From midnight on Friday, the Victorian premier added a sixth reason that people will be permitted to leave their homes under the current COVID-19 stay at home orders: for outdoor social interaction.
“We know that this is what the community is craving – the notion to be able to see people that they love and care for, the notion of being able to visit with other people,” Premier Andrews told reporters at a press conference on Thursday.

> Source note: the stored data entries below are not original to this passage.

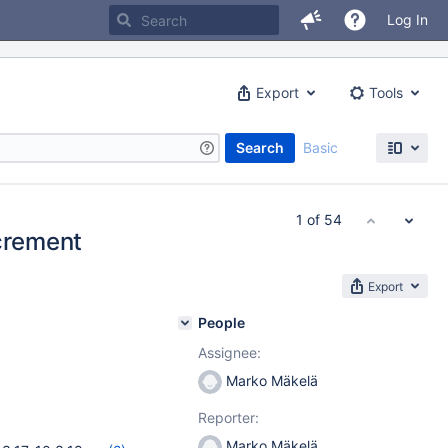
Log In
Export
Tools
Search
Basic
1 of 54
ncrement
Export
People
Assignee:
Marko Mäkelä
Reporter:
Marko Mäkelä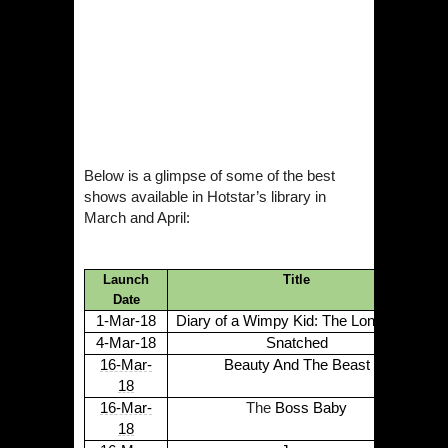
Below is a glimpse of some of the best
shows available in
Hotstar
’s library in
March and April:
Launch
Title
Date
1-Mar-18
Diary of a Wimpy Kid: The Long Haul
4-Mar-18
Snatched
16-Mar-
Beauty And The Beast
18
16-Mar-
The
Boss Baby
18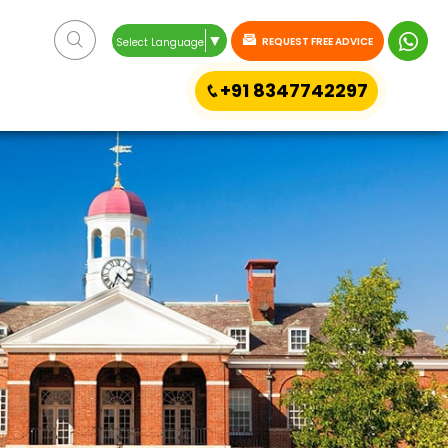
▼
REQUEST FREE ADVICE
Select Language
+91 8347742297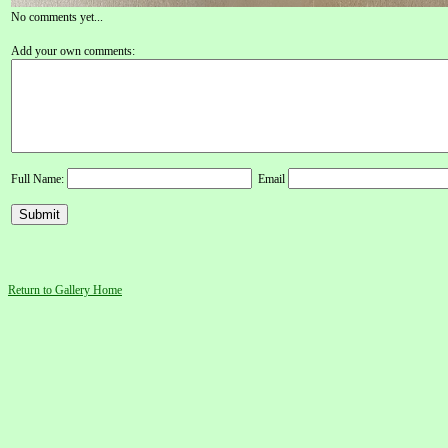
No comments yet...
Add your own comments:
Full Name:
Email
Return to Gallery Home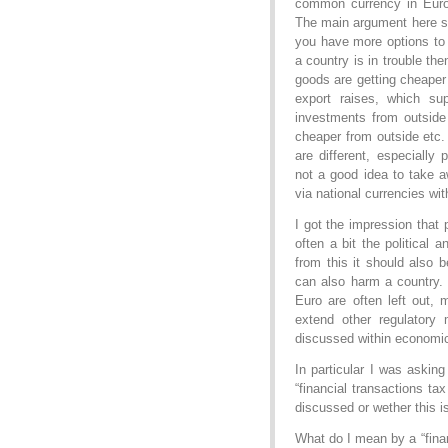
common currency in Euro
The main argument here se
you have more options to r
a country is in trouble t
goods are getting cheaper
export raises, which su
investments from outside
cheaper from outside etc
are different, especially
not a good idea to take a
via national currencies wi
I got the impression that
often a bit the political 
from this it should also 
can also harm a country. I
Euro are often left out,
extend other regulatory 
discussed within economic
In particular I was asking
“financial transactions ta
discussed or wether this is
What do I mean by a “finan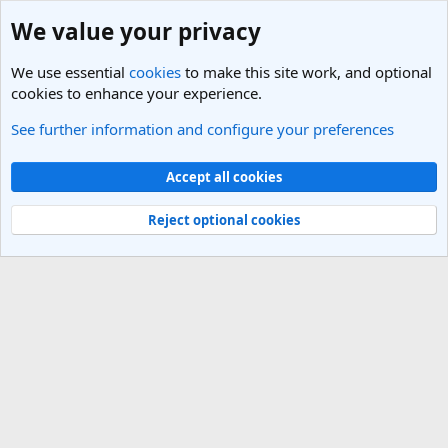
We value your privacy
We use essential
cookies
to make this site work, and optional
cookies to enhance your experience.
See further information and configure your preferences
Members
Cookies
Light Theme
Accept all cookies
Contact us
Terms and rules
Privacy policy
Help
R
S
Reject optional cookies
S
®
Community platform by XenForo
© 2010-2025 XenForo Ltd.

“That has to be done safely, and that’s why the Chief Health Officer has recommended and cabinet has endorsed that for this new category of outdoor social interaction: one person may meet with another person not from their household for a picnic or another outdoor activity, regardless of whether they are vaccinated. Those who are fully vaccinated can meet in a group of up to five adults, plus their dependents, from as many as two households.”

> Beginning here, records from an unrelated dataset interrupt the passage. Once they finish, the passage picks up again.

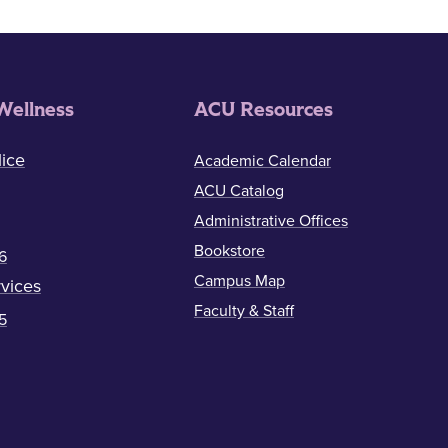
Wellness
ACU Resources
ice
Academic Calendar
ACU Catalog
Administrative Offices
Bookstore
6
Campus Map
vices
Faculty & Staff
5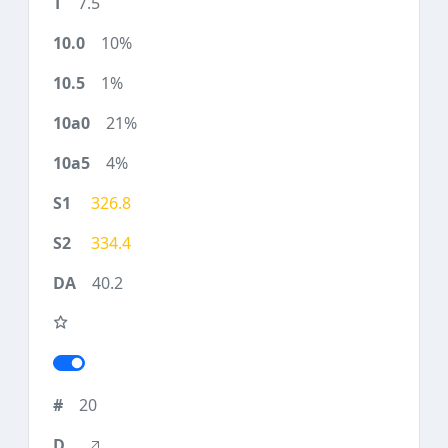
7.5
10%
1%
21%
4%
326.8
334.4
40.2
20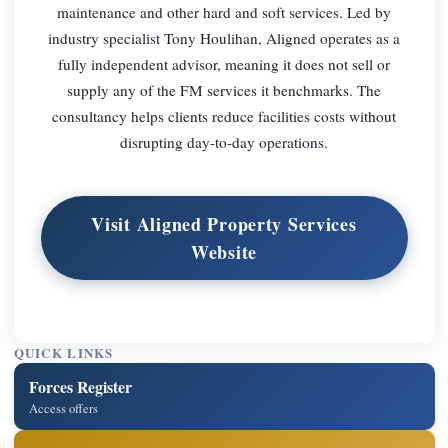
maintenance and other hard and soft services. Led by
industry specialist Tony Houlihan, Aligned operates as a
fully independent advisor, meaning it does not sell or
supply any of the FM services it benchmarks. The
consultancy helps clients reduce facilities costs without
disrupting day-to-day operations.
Visit Aligned Property Services
Website
QUICK LINKS
Forces Register
Access offers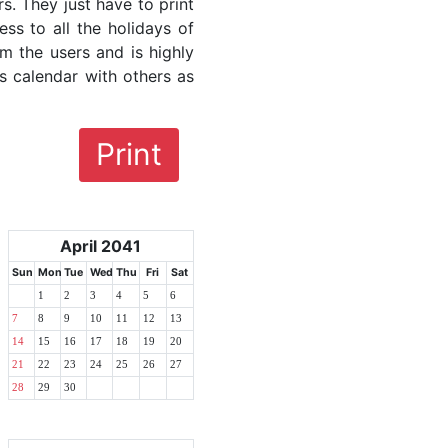
rs. They just have to print
ess to all the holidays of
om the users and is highly
s calendar with others as
Print
April 2041
Sun
Mon
Tue
Wed
Thu
Fri
Sat
1
2
3
4
5
6
7
8
9
10
11
12
13
14
15
16
17
18
19
20
21
22
23
24
25
26
27
28
29
30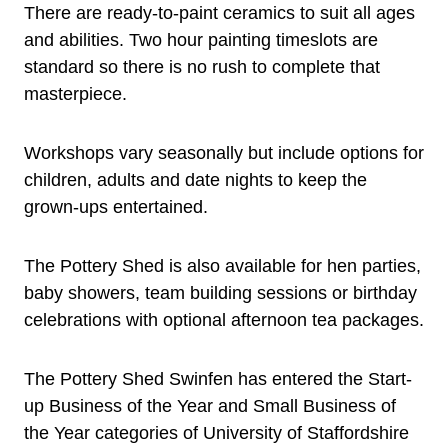
There are ready-to-paint ceramics to suit all ages
and abilities. Two hour painting timeslots are
standard so there is no rush to complete that
masterpiece.
Workshops vary seasonally but include options for
children, adults and date nights to keep the
grown-ups entertained.
The Pottery Shed is also available for hen parties,
baby showers, team building sessions or birthday
celebrations with optional afternoon tea packages.
The Pottery Shed Swinfen has entered the Start-
up Business of the Year and Small Business of
the Year categories of University of Staffordshire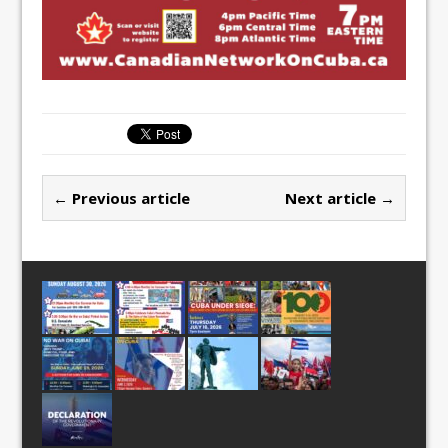
← Previous article
Next article →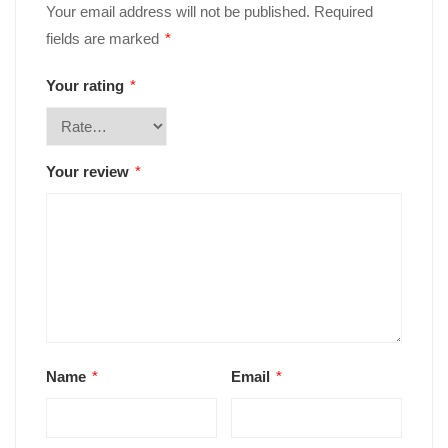
Your email address will not be published.
Required
fields are marked
*
Your rating
*
Your review
*
Name
*
Email
*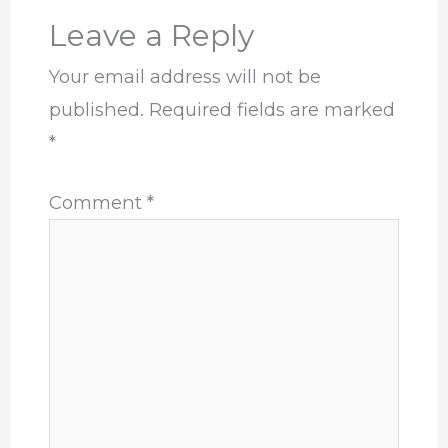
Leave a Reply
Your email address will not be
published.
Required fields are marked
*
Comment
*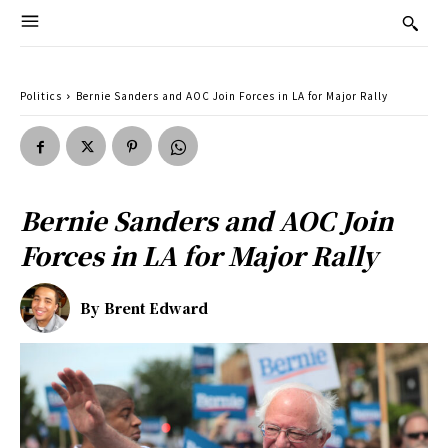
Politics
Bernie Sanders and AOC Join Forces in LA for Major Rally
Bernie Sanders and AOC Join
Forces in LA for Major Rally
By
Brent Edward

Permitted exercise and outdoor social interaction in Victoria will now been increased from two to four hours, and people will be allowed to travel within 10 kilometres from their homes.
From Saturday, two people will be permitted to train outdoors with a personal trainer, skate parks and outdoor exercise facilities will reopen, grandparents will be allowed to babysit children where one person in a family is an essential worker, and vacant property inspections will resume by appointment.
Congratulations Victoria – thanks to the incredible efforts of our community, GPs, nurses and pharmacists across the state, 70% of us have received our first dose of the COVID-19 vaccine 🙌
🎉 Now we’ve hit 70%, some restrictions are easing, so let’s keep the momentum going! pic.twitter.com/93BdkvNRG7
— VicGovDH (@VicGovDH) September 17, 2021
The groups also underscored their concerns about vaccination targets — pointing to the Doherty Institute modelling upon which Australia’s national plan to respond to COVID-19 is based, which defines targets for easing restrictions according to 80% vaccination of the eligible Australian population over 16.
“This is 60% of the total population. The model does not consider the impact on the 40% of unvaccinated Australians (the 20% 16 years and above and those under 16 years of age) or examine vulnerable groups including Aboriginal and Torres Strait Islander people,” the letter read.
Dr Roderick McRae, Victoria’s president for the Australian Medical Association and Australian Salaried Medical Officers’ Federation Federal Assistant Secretary, said that the strain on the state’s healthcare system was unprecedented. He said it was reckless for the government to relax Victoria’s current public health restrictions and acknowledged that there were ‘no simple solutions’ to managing COVID-19.
“Now is not the time to open up,” McRae said.
“Stress is being felt across the system including in primary care, HITH outreach care for COVID-19 patients, and caring for admitted patients both with COVID-19 and other medical illnesses.”
“The healthcare system is currently stressed related to general practice exposure and COVID-19 hospital spread in hospitals, resulting in loss of important medical, nursing and allied healthcare staff.
“These staff also can be exposed to COVID-19 in their domestic and community situations, including other family or household members or child education facilities,” he added.
McRae said it was more appropriate to reassess the state government’s policy when 80% of people aged over 12 in Victoria were two weeks away from receiving their second dose of the COVID-19 vaccine
“AMA Victoria understands the implications of its policy but there are no simple solutions related to the management of COVID-19. This is simply the least bad option.”